So I say WHY she thinks and say cause it's Disney.
So tomorrow tell her that "cause it's Disney" isn't an actual answer.
If someone said that to me, I'd have to let them know that it wasn't my son who first started asking for the Disney trips.
If someone told me they would never go to Disney because it's Disney I would tell them what my DS did at age 8 when a classmate told him the characters were not real -- "I feel sorry for you because you don't have the magic in your heart!"
Hey now, he said that to a fellow 8 year old? When the other 8 year old was telling the absolute truth? And you're cool with that?
My son flirted with the idea that the characters were real, but one day as he was hugging Mickey he felt the zipper, then saw them, and from that moment he has KNOWN the real situation. Doesn't bother him, he still loves meeting them. He has been taught to not talk about characters AT ALL with other kids, because for some reason some parents teach them that they are real and it's not our place to talk about it with them, so honestly, come on, do the same. Have him not talk about it at all, because it's not HIS place to berate the child for something they know to be true. (and IS true)

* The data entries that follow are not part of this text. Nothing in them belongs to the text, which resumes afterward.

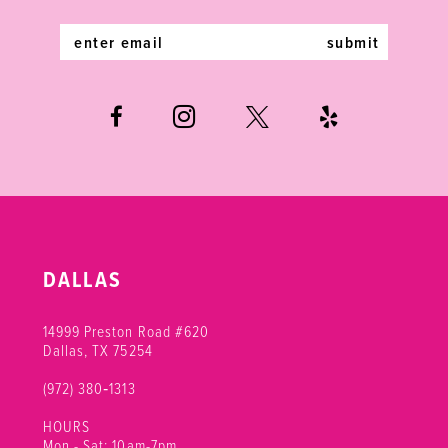
14
submit
DALLAS
14999 Preston Road #620
Dallas, TX 75254
(972) 380‑1313
HOURS
Mon - Sat: 10am-7pm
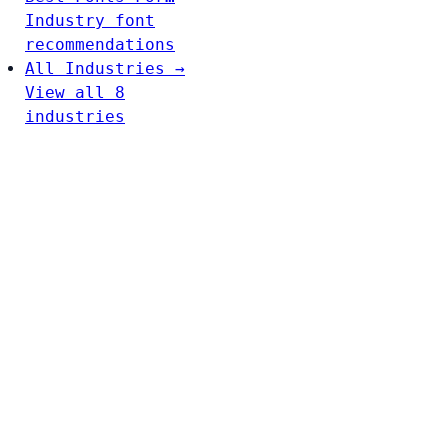
Industry font
recommendations
All Industries →
View all 8
industries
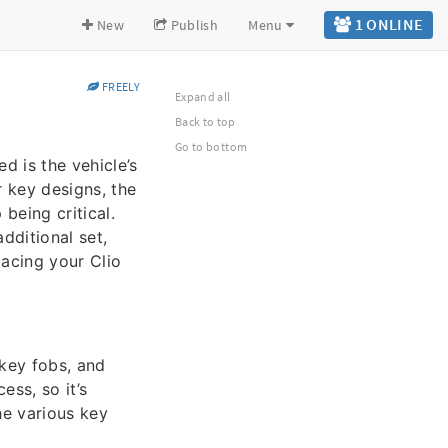
1 ONLINE
New
Publish
Menu
FREELY
Expand all
Back to top
Go to bottom
d is the vehicle’s
 key designs, the
being critical.
dditional set,
lacing your Clio
 key fobs, and
ess, so it’s
he various key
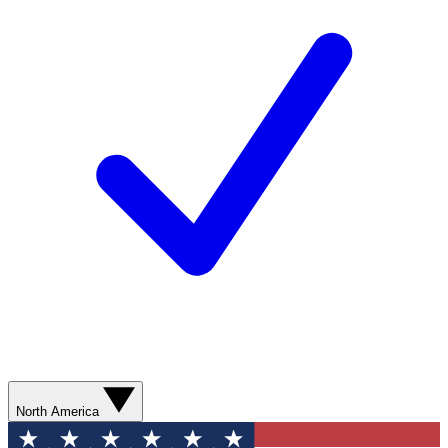
North America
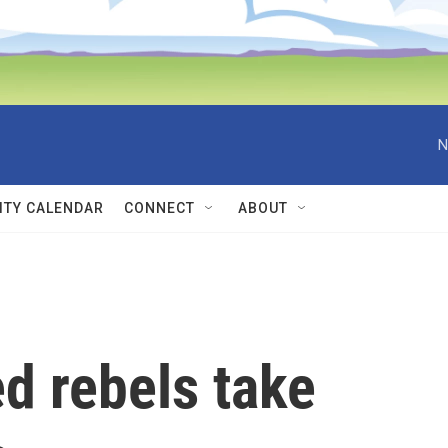
N
TY CALENDAR
CONNECT
ABOUT
 rebels take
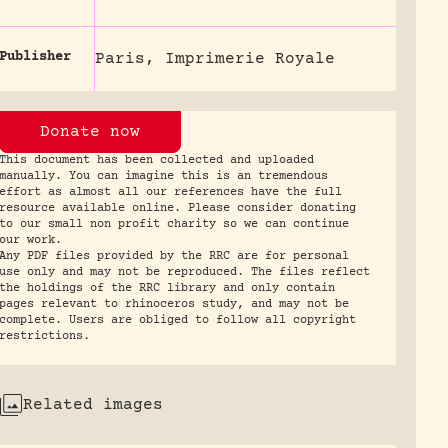
Publisher
Paris, Imprimerie Royale
Donate now
This document has been collected and uploaded
manually. You can imagine this is an tremendous
effort as almost all our references have the full
resource available online. Please consider donating
to our small non profit charity so we can continue
our work.
Any PDF files provided by the RRC are for personal
use only and may not be reproduced. The files reflect
the holdings of the RRC library and only contain
pages relevant to rhinoceros study, and may not be
complete. Users are obliged to follow all copyright
restrictions.
Related images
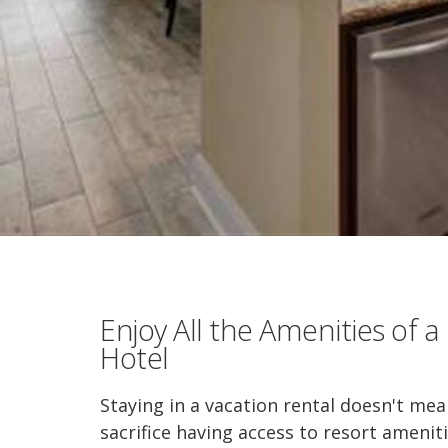
Enjoy All the Amenities of a
Hotel
Staying in a vacation rental doesn't me
sacrifice having access to resort amenit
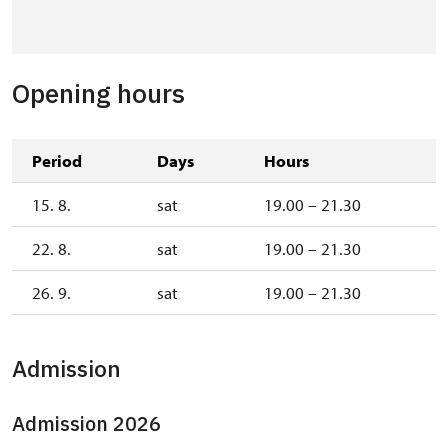
Opening hours
Period
Days
Hours
15. 8.
sat
19.00 – 21.30
22. 8.
sat
19.00 – 21.30
26. 9.
sat
19.00 – 21.30
Admission
Admission 2026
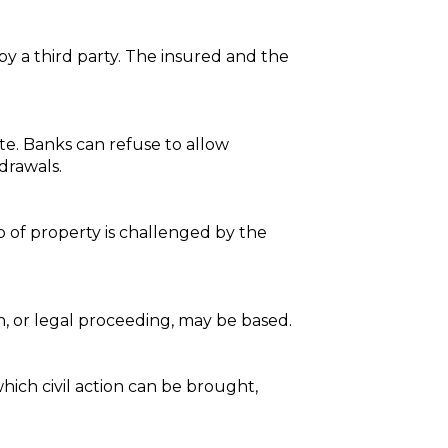
 by a third party. The insured and the
ate. Banks can refuse to allow
drawals.
p of property is challenged by the
n, or legal proceeding, may be based.
hich civil action can be brought,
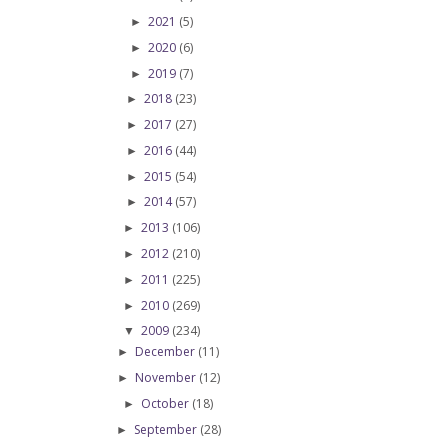
2021
(5)
►
2020
(6)
►
2019
(7)
►
2018
(23)
►
2017
(27)
►
2016
(44)
►
2015
(54)
►
2014
(57)
►
2013
(106)
►
2012
(210)
►
2011
(225)
►
2010
(269)
►
2009
(234)
▼
December
(11)
►
November
(12)
►
October
(18)
►
September
(28)
►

I often think my son has more "magic" going on because he knows the truth and simply doesn't care, he likes meeting them anyway. But it's not something he'd ever say to another kid. Unless baited by someone telling him he doesn't have magic in his heart and that he *feels sorry* for my son.
I hope you rethink being OK with him saying that to another child. Who, again, was telling the truth.
Although I can see why some people aren't into the whole "fake" kind of vacation, I think to go overboard with the "I WOULD NEVER GO!" kind of statement is just plain mean. Probably smacks of something else, perhaps jealousy.
My sister is the type who is anti-"big business" and all and says if she had kids she'd only take them camping and hiking and such...even though I remind her she loved
Disneyland as a kid...we lived nearby and went every year. She replies that kids are just "brainwashed" into liking that stuff.
FWIW, after I hit my 20s I really disliked Disney. I read the book (The Mouse that Roared) about how sneaky Disney was about buying up the land dirt cheap by keeping his name out of it, etc etc, and it really disturbed me. And I was very anti-corporation, and simply could not understand why all the movies involved mothers dying (and Simba's dad, a bit later).
Then my mom died.
And I went on the journey that you go on when a parent dies.
And I realized that Cinderella's story would be entirely different, and rather boring, if she'd grown up in an intact household. And so on. The death spurs a new story.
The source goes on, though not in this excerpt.